Dataset entries
+--

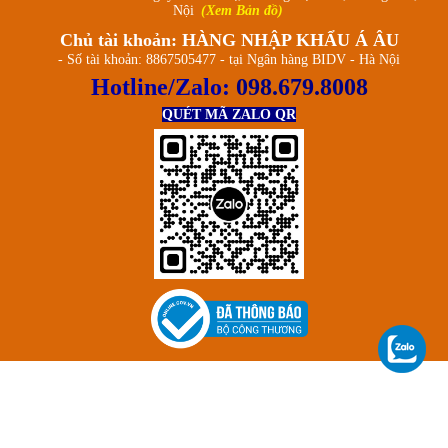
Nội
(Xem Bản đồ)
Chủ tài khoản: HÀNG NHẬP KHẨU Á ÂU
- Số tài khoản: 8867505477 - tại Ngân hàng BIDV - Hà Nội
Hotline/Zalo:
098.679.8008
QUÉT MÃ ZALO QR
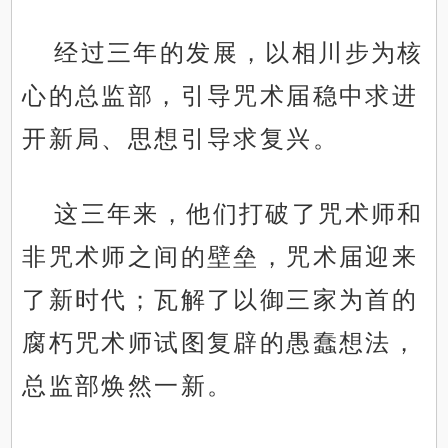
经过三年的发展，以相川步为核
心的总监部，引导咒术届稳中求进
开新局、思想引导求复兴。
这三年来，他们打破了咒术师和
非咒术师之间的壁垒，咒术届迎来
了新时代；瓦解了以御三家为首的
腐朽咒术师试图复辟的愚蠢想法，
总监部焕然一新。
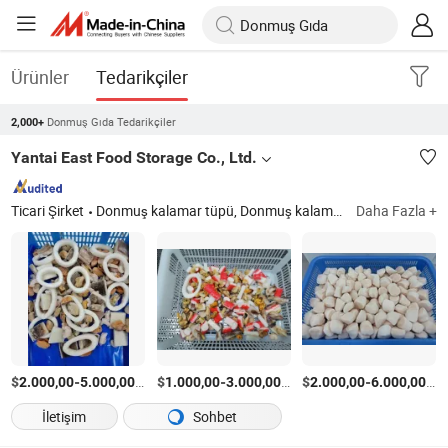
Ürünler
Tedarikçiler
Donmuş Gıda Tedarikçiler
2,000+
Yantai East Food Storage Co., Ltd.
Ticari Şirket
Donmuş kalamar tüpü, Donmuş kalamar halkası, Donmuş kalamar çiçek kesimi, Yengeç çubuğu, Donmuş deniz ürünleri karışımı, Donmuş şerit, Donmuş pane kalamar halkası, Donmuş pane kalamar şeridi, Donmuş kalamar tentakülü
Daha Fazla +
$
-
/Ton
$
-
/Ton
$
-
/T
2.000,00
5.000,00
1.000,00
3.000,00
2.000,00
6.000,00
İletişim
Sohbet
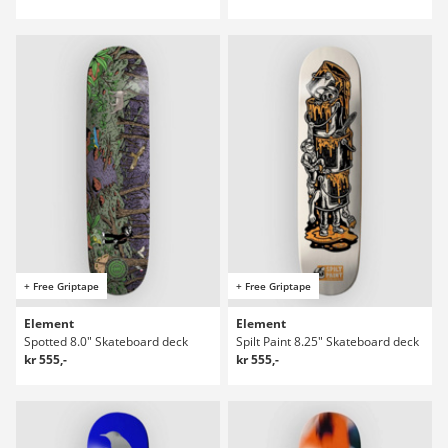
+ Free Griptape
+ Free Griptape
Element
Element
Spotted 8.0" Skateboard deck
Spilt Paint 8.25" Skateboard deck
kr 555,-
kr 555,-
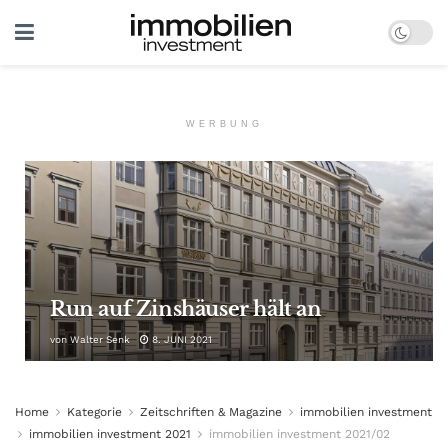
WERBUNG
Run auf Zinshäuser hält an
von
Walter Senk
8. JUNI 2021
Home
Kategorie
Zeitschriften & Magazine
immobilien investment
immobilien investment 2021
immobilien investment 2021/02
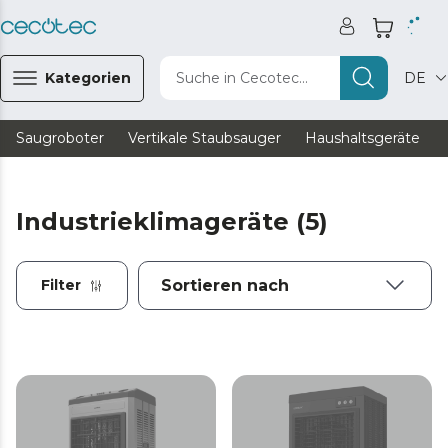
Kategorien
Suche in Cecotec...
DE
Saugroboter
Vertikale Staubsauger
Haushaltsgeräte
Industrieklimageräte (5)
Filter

+--

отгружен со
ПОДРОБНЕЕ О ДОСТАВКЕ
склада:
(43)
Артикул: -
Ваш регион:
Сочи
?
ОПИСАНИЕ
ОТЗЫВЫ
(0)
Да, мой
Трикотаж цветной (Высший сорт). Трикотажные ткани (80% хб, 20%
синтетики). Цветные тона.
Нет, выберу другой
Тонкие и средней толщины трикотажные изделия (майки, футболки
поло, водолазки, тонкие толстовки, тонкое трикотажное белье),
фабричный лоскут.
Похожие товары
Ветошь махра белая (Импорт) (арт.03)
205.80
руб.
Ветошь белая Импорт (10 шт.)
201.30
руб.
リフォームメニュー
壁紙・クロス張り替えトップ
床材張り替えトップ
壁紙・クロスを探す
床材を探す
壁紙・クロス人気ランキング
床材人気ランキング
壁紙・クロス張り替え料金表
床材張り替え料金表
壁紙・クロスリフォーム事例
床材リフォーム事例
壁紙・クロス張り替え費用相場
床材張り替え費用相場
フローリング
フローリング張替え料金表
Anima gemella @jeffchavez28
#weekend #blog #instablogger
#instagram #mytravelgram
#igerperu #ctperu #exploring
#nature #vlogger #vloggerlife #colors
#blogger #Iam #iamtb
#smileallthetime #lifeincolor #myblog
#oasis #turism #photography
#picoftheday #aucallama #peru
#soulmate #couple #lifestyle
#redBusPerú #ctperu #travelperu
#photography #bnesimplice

+--

Look through the records and copy every line that has the word "Импорт".

■ WRITTEN RESPONSE:
Ветошь махра белая (Импорт) (арт.03)
Ветошь белая Импорт (10 шт.)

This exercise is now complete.